■ Directions ■
Nothing after the line with "в shutdown." belongs in the copy; extract the lines below from the top through that line, pictures left out.

*** Opening of Extracted data ***

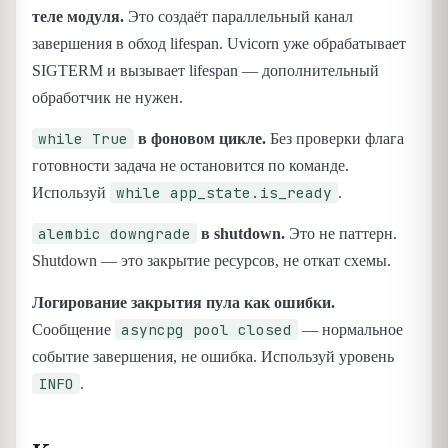
теле модуля.
Это создаёт параллельный канал
завершения в обход lifespan. Uvicorn уже обрабатывает
SIGTERM и вызывает lifespan — дополнительный
обработчик не нужен.
while True
в фоновом цикле.
Без проверки флага
готовности задача не остановится по команде.
while app_state.is_ready
Используй
.
alembic downgrade
в shutdown.
Это не паттерн.
Shutdown — это закрытие ресурсов, не откат схемы.
Логирование закрытия пула как ошибки.
asyncpg pool closed
Сообщение
— нормальное
событие завершения, не ошибка. Используй уровень
INFO
.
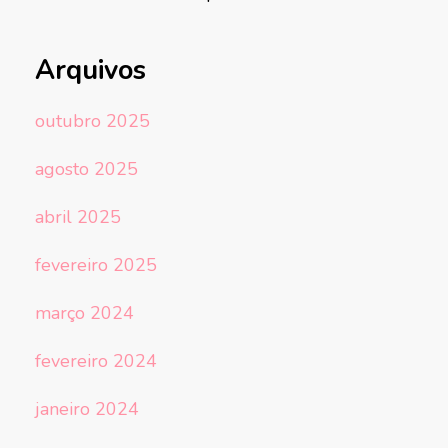
Arquivos
outubro 2025
agosto 2025
abril 2025
fevereiro 2025
março 2024
fevereiro 2024
janeiro 2024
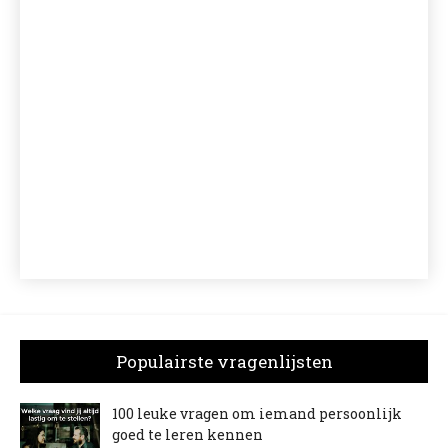
Populairste vragenlijsten
100 leuke vragen om iemand persoonlijk
goed te leren kennen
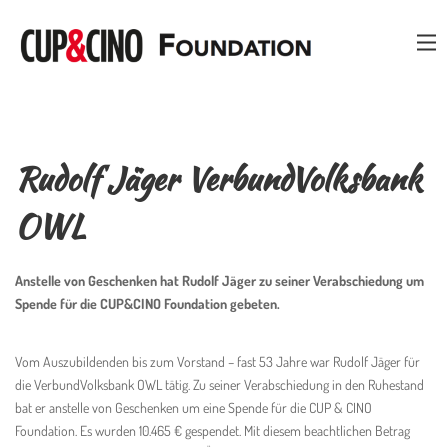
Rudolf Jäger VerbundVolksbank
OWL
Anstelle von Geschenken hat Rudolf Jäger zu seiner Verabschiedung um
Spende für die CUP&CINO Foundation gebeten.
Vom Auszubildenden bis zum Vorstand – fast 53 Jahre war Rudolf Jäger für
die VerbundVolksbank OWL tätig. Zu seiner Verabschiedung in den Ruhestand
bat er anstelle von Geschenken um eine Spende für die CUP & CINO
Foundation. Es wurden 10.465 € gespendet. Mit diesem beachtlichen Betrag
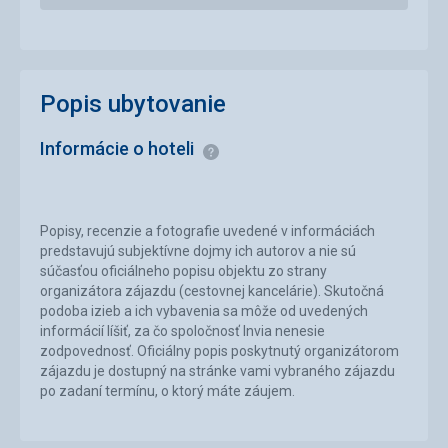
Popis ubytovanie
Informácie o hoteli
Informácie
Popisy, recenzie a fotografie uvedené v informáciách
predstavujú subjektívne dojmy ich autorov a nie sú
súčasťou oficiálneho popisu objektu zo strany
organizátora zájazdu (cestovnej kancelárie). Skutočná
podoba izieb a ich vybavenia sa môže od uvedených
informácií líšiť, za čo spoločnosť Invia nenesie
zodpovednosť. Oficiálny popis poskytnutý organizátorom
zájazdu je dostupný na stránke vami vybraného zájazdu
po zadaní termínu, o ktorý máte záujem.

*** Close of Extracted data ***

■ Answer box ■
теле модуля.
Это создаёт параллельный канал
завершения в обход lifespan. Uvicorn уже обрабатывает
SIGTERM и вызывает lifespan — дополнительный
обработчик не нужен.
while True
в фоновом цикле.
Без проверки флага
готовности задача не остановится по команде.
while app_state.is_ready
Используй
.
alembic downgrade
в shutdown.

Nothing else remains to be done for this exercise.